In the entries below, how many lines contain the string "aura"? State the number and nothing else.

======== Exercise data

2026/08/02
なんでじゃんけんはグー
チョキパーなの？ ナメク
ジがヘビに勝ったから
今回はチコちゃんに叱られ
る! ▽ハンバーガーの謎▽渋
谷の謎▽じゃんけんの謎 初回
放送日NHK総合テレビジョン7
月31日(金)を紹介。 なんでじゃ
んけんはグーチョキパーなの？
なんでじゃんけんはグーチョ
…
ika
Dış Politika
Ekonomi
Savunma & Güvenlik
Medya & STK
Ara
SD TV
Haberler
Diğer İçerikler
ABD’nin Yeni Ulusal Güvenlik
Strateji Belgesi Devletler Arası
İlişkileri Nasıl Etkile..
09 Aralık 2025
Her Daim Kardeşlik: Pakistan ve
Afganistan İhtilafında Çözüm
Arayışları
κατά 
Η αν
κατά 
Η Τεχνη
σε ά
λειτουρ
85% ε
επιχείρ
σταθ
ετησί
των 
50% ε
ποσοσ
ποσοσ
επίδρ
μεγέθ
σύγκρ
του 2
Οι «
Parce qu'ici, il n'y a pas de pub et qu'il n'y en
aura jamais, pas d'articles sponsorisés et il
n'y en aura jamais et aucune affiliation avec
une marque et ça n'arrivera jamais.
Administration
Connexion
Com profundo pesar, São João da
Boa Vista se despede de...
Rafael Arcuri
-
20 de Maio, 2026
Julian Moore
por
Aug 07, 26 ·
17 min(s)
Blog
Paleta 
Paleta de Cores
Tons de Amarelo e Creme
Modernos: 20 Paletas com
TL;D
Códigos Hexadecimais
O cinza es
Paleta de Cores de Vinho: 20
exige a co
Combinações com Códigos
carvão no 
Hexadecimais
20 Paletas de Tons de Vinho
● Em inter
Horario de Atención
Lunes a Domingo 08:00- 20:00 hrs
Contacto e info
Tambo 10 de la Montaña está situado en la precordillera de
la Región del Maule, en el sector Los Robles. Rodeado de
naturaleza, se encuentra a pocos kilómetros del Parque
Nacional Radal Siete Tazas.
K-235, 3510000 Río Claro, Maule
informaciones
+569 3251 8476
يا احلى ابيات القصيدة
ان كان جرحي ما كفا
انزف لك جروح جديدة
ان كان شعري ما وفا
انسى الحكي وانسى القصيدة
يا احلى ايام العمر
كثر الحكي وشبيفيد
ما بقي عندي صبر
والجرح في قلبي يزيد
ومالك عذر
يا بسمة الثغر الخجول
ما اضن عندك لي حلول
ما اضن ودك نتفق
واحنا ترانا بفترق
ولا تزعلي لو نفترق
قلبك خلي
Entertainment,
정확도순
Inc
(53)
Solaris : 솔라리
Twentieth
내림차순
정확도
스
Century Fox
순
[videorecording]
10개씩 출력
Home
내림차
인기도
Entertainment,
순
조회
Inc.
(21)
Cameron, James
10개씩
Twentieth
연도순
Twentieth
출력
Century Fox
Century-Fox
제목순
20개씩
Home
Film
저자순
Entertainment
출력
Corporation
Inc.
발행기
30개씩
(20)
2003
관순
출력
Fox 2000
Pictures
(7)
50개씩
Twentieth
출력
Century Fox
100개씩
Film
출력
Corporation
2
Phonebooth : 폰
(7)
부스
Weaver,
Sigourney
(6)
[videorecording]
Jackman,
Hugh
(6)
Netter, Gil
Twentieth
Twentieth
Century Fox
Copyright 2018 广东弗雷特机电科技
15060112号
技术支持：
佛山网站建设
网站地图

================

Expected output:
2